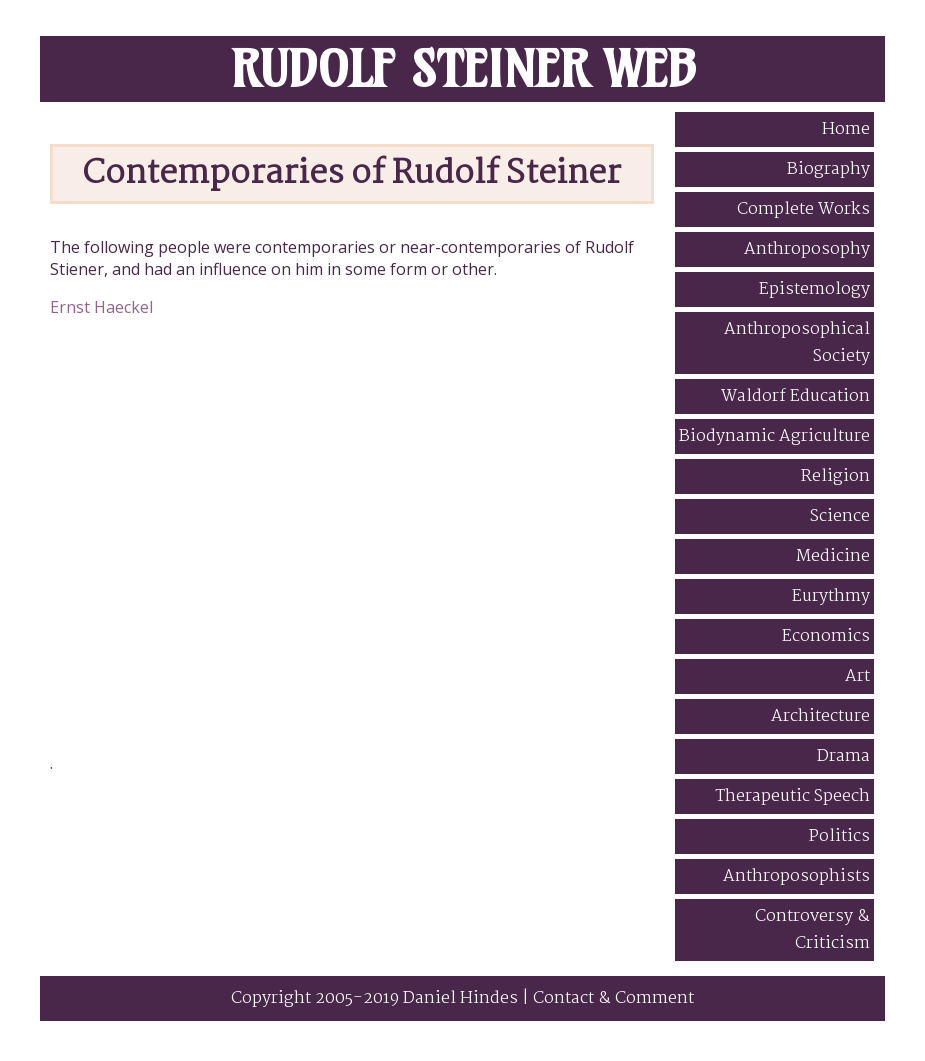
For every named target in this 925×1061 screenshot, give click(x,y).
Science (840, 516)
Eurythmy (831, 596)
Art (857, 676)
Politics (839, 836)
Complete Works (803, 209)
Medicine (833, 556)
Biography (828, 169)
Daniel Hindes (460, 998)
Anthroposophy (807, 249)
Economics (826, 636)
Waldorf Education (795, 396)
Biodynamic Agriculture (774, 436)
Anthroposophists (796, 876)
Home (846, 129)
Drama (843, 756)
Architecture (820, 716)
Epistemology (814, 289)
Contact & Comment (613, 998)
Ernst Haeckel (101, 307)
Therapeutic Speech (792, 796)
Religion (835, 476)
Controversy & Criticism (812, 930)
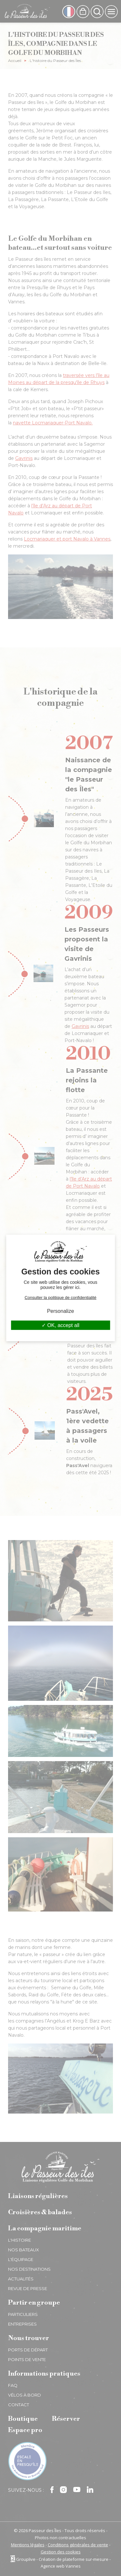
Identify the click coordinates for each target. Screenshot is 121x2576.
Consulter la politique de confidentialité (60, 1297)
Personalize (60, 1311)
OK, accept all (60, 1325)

★ ★ ★ ★

● **Task to complete**: Everything from the first line of the records through the line containing "Identify the click" should be repeated exactly, with the pictures left out.

● **The completed task**:
For every named target in this 925×1061 screenshot, give click(x,y).
Science (840, 516)
Eurythmy (831, 596)
Art (857, 676)
Politics (839, 836)
Complete Works (803, 209)
Medicine (833, 556)
Biography (828, 169)
Daniel Hindes (460, 998)
Anthroposophy (807, 249)
Economics (826, 636)
Waldorf Education (795, 396)
Biodynamic Agriculture (774, 436)
Anthroposophists (796, 876)
Home (846, 129)
Drama (843, 756)
Architecture (820, 716)
Epistemology (814, 289)
Contact & Comment (613, 998)
Ernst Haeckel (101, 307)
Therapeutic Speech (792, 796)
Religion (835, 476)
Controversy & Criticism (812, 930)
Identify the click coordinates for each target. Screenshot is 121x2576.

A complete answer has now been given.